Segment Start: Data supplied

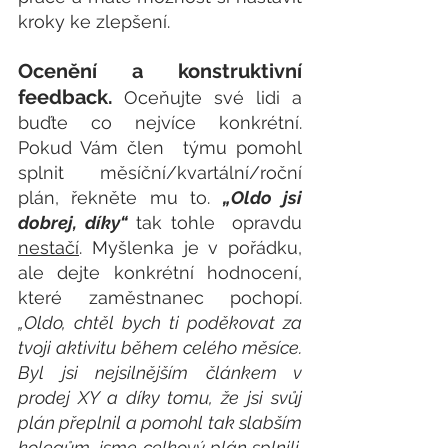
kroky ke zlepšení.  
Ocenění a konstruktivní 
feedback.
Oceňujte své lidi a 
buďte co nejvíce konkrétní. 
Pokud Vám člen  týmu pomohl 
splnit měsíční/kvartální/roční 
plán, řekněte mu to. 
„Oldo jsi 
dobrej, díky“
 tak tohle  opravdu 
nestačí
. Myšlenka je v pořádku, 
ale dejte konkrétní hodnocení, 
které zaměstnanec pochopí.  
„Oldo, chtěl bych ti poděkovat za 
tvoji aktivitu během celého měsíce. 
Byl jsi nejsilnějším článkem v 
prodej XY a díky tomu, že jsi svůj 
plán přeplnil a pomohl tak slabším 
kolegům, jsme celkový plán splnili.  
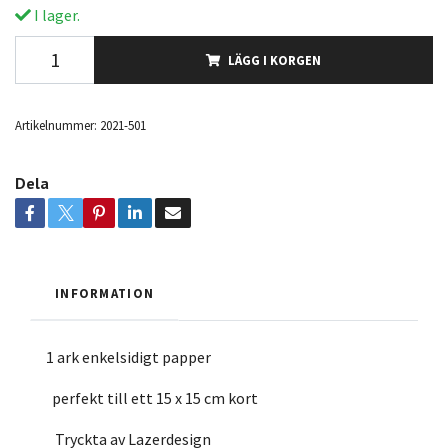
I lager.
LÄGG I KORGEN
Artikelnummer:
2021-501
Dela
INFORMATION
1 ark enkelsidigt papper
perfekt till ett 15 x 15 cm kort
Tryckta av Lazerdesign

Segment End: Data supplied

**What is needed:** Provide an exact copy of the records, excluding every picture.

**Solved exercise:**
kroky ke zlepšení.  
Ocenění a konstruktivní 
feedback.
Oceňujte své lidi a 
buďte co nejvíce konkrétní. 
Pokud Vám člen  týmu pomohl 
splnit měsíční/kvartální/roční 
plán, řekněte mu to. 
„Oldo jsi 
dobrej, díky“
 tak tohle  opravdu 
nestačí
. Myšlenka je v pořádku, 
ale dejte konkrétní hodnocení, 
které zaměstnanec pochopí.  
„Oldo, chtěl bych ti poděkovat za 
tvoji aktivitu během celého měsíce. 
Byl jsi nejsilnějším článkem v 
prodej XY a díky tomu, že jsi svůj 
plán přeplnil a pomohl tak slabším 
kolegům, jsme celkový plán splnili.  
I lager.
LÄGG I KORGEN
Artikelnummer:
2021-501
Dela
INFORMATION
1 ark enkelsidigt papper
perfekt till ett 15 x 15 cm kort
Tryckta av Lazerdesign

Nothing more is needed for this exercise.